From what I understand, EATV (which Datomic does not have) would be great fit for as-of queries. On the other hand, I see no use-case for EAVT.
You are not looking for a single value at a specific point in time. You are looking for a set of values up to a specific point in time T. History is on a per value basis (not attribute basis).
For example, assert X, retract X then assert X again. These are 3 distinct facts over 3 distinct transactions. You need to compute that X was added, then removed and then possibly added again at some point.
You can do this with SQL:
create table Datoms (
E bigint not null,
A bigint not null,
V varbinary(1536) not null,
T bigint not null,
Op bit not null --assert/retract
)
select E, A, V
from Datoms
where E = 1 and T <= 42
group by E, A, V
having 0 < sum(case Op when 1 then +1 else -1 end)
The fifth component Op
of the datom tells you whether the value is asserted (1) or retracted (0).
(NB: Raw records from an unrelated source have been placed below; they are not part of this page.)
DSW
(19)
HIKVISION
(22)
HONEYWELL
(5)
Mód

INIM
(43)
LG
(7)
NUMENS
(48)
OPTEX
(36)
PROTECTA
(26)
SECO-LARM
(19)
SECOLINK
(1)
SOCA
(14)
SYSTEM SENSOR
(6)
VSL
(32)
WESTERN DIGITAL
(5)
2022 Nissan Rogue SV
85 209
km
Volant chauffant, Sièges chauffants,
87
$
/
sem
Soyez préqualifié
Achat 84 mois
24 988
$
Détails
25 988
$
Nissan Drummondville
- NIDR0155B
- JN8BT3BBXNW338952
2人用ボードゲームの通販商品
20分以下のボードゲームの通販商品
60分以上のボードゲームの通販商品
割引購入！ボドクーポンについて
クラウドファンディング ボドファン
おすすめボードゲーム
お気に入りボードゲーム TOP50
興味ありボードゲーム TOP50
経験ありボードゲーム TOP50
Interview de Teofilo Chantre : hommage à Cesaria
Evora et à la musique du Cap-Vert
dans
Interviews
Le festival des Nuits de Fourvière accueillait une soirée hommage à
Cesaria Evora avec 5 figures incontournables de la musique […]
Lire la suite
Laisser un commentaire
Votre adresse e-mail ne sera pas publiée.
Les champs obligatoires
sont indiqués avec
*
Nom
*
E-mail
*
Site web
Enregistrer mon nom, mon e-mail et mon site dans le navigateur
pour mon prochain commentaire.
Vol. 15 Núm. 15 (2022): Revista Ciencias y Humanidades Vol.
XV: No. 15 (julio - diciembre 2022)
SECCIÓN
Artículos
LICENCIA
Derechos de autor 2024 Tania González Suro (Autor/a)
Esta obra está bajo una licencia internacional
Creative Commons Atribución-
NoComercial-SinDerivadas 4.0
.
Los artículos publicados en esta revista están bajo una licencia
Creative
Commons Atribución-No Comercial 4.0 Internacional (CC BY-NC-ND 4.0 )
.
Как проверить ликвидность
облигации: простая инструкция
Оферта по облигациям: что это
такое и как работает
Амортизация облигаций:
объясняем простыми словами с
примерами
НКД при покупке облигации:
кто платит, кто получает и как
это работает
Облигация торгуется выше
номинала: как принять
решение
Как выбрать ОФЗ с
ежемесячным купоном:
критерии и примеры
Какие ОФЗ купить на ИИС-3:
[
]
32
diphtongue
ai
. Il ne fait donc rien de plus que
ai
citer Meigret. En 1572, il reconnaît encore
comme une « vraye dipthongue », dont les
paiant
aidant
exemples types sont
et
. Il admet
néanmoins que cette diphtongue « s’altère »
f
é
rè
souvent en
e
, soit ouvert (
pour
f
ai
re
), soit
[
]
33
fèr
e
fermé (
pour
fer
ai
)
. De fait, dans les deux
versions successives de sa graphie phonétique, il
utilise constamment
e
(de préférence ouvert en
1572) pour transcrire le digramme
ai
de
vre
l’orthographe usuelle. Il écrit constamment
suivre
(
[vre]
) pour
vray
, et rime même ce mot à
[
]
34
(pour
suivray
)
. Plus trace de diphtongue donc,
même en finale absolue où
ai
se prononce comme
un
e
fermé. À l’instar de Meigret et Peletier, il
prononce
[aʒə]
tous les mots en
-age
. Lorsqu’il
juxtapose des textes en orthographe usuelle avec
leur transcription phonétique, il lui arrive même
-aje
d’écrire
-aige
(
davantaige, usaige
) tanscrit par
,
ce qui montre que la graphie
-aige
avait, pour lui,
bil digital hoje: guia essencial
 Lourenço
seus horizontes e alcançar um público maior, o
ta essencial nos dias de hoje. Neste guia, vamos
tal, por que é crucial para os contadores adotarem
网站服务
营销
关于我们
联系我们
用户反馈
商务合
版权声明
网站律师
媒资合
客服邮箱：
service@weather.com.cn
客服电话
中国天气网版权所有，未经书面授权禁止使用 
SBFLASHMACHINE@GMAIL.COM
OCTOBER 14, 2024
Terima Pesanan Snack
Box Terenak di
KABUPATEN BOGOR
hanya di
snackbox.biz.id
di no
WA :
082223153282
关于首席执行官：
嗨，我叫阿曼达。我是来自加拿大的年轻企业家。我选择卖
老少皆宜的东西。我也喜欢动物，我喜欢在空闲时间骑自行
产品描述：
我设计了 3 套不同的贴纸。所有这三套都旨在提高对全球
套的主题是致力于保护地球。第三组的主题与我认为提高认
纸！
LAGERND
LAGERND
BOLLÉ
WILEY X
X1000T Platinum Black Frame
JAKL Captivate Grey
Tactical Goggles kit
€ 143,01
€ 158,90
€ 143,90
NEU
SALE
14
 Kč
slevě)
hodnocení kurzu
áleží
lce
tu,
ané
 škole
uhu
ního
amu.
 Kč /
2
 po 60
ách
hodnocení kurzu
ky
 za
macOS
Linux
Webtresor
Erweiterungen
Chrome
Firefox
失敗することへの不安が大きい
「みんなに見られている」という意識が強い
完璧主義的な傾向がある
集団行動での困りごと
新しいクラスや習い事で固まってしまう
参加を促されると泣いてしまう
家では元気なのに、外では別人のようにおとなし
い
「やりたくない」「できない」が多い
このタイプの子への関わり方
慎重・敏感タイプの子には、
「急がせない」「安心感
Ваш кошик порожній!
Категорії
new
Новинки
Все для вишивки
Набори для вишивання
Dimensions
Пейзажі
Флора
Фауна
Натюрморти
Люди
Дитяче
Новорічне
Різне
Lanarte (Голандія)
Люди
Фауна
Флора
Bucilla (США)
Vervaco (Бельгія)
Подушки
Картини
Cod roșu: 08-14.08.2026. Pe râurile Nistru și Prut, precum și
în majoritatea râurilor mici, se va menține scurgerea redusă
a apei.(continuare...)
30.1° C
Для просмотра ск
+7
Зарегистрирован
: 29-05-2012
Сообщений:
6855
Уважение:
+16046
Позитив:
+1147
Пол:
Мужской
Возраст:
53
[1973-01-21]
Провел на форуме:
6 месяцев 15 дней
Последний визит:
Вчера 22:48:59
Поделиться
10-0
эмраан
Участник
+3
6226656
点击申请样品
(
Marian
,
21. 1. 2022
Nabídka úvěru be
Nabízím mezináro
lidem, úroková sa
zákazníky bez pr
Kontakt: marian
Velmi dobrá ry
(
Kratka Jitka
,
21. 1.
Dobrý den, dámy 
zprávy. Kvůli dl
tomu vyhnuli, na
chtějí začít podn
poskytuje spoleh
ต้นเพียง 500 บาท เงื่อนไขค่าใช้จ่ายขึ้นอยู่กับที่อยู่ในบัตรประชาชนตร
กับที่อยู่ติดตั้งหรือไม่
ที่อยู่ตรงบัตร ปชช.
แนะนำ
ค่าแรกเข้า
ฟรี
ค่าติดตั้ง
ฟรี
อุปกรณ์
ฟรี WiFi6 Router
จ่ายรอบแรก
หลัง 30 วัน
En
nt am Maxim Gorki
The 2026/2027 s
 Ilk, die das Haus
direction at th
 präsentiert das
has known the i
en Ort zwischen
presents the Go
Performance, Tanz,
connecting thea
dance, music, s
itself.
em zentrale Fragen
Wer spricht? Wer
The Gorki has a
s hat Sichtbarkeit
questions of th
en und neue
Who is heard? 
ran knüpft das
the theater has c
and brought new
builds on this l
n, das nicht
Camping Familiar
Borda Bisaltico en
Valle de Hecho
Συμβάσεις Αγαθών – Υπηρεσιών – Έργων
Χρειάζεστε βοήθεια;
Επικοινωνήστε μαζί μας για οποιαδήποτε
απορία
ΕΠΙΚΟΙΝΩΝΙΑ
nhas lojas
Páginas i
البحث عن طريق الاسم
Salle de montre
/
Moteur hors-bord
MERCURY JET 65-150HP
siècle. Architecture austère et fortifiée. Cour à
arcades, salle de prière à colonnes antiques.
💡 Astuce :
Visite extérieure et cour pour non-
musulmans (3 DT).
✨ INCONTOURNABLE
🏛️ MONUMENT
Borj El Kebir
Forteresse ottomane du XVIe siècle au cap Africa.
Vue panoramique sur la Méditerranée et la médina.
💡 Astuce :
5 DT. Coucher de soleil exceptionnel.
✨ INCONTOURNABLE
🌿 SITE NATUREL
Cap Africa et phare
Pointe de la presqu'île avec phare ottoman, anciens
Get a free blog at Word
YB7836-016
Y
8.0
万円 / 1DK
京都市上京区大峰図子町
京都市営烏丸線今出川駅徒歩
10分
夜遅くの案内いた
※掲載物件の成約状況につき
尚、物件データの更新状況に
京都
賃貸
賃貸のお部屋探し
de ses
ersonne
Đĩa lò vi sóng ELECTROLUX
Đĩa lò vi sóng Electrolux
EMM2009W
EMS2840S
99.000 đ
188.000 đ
By summing over this value (as +1/-1) we arrive at either 1 or 0.
Asserting the same value twice does nothing, and you always retract the old value before you assert a new value. The last part is a prerequisite for the algorithm to work out this nicely.
With an EAVT index, this is a very efficient query and it's quite elegant. You can build a basic Datomic-like system in just 150 lines of SQL like this. It is the same pattern repeated for any permutation of EAVT index that you want.